[PROVIDED MATERIAL Boundary: Start]
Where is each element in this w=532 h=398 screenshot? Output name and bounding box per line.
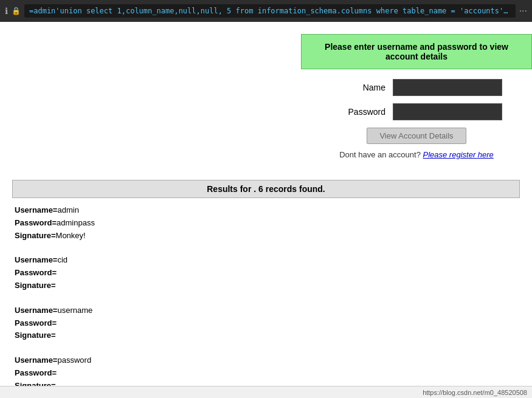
status-bar: https://blog.csdn.net/m0_48520508 — [0, 386, 532, 398]
record-signature: Signature=Monkey! — [15, 230, 517, 242]
status-url: https://blog.csdn.net/m0_48520508 — [423, 389, 527, 396]
login-area: Please enter username and password to vi… — [301, 34, 532, 159]
name-input[interactable] — [393, 79, 502, 96]
address-bar[interactable]: =admin'union select 1,column_name,null,n… — [24, 4, 516, 18]
record-password: Password=adminpass — [15, 217, 517, 230]
name-label: Name — [331, 83, 385, 92]
name-row: Name — [301, 79, 532, 96]
info-icon[interactable]: ℹ — [5, 6, 8, 16]
record-signature: Signature= — [15, 280, 517, 292]
password-input[interactable] — [393, 103, 502, 120]
password-row: Password — [301, 103, 532, 120]
record-username: Username=password — [15, 354, 517, 367]
view-account-button[interactable]: View Account Details — [367, 128, 466, 144]
lock-icon: 🔒 — [12, 7, 21, 15]
page-content: Please enter username and password to vi… — [0, 22, 532, 398]
record-password: Password= — [15, 267, 517, 280]
results-header: Results for . 6 records found. — [12, 180, 520, 198]
table-row: Username=admin Password=adminpass Signat… — [15, 204, 517, 242]
record-username: Username=username — [15, 304, 517, 317]
browser-menu-icon[interactable]: ··· — [519, 5, 527, 16]
table-row: Username=username Password= Signature= — [15, 304, 517, 342]
record-username: Username=admin — [15, 204, 517, 217]
browser-chrome: ℹ 🔒 =admin'union select 1,column_name,nu… — [0, 0, 532, 22]
register-link[interactable]: Please register here — [423, 150, 494, 159]
record-password: Password= — [15, 367, 517, 380]
results-section: Results for . 6 records found. Username=… — [12, 180, 520, 398]
table-row: Username=cid Password= Signature= — [15, 254, 517, 292]
address-text: =admin'union select 1,column_name,null,n… — [29, 7, 508, 15]
results-body: Username=admin Password=adminpass Signat… — [12, 198, 520, 398]
register-text-row: Dont have an account? Please register he… — [301, 150, 532, 159]
record-signature: Signature= — [15, 329, 517, 342]
login-message: Please enter username and password to vi… — [301, 34, 532, 69]
password-label: Password — [331, 107, 385, 117]
record-username: Username=cid — [15, 254, 517, 267]
record-password: Password= — [15, 317, 517, 330]
register-prompt: Dont have an account? — [339, 150, 421, 159]
submit-row: View Account Details — [301, 128, 532, 144]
[PROVIDED MATERIAL Boundary: End]
**REQUIRED WORK**
For the string "Dont", show each line of the listing where it appears.

**TASK RESULT**
register-text-row: Dont have an account? Please register he… — [301, 150, 532, 159]
register-prompt: Dont have an account? — [339, 150, 421, 159]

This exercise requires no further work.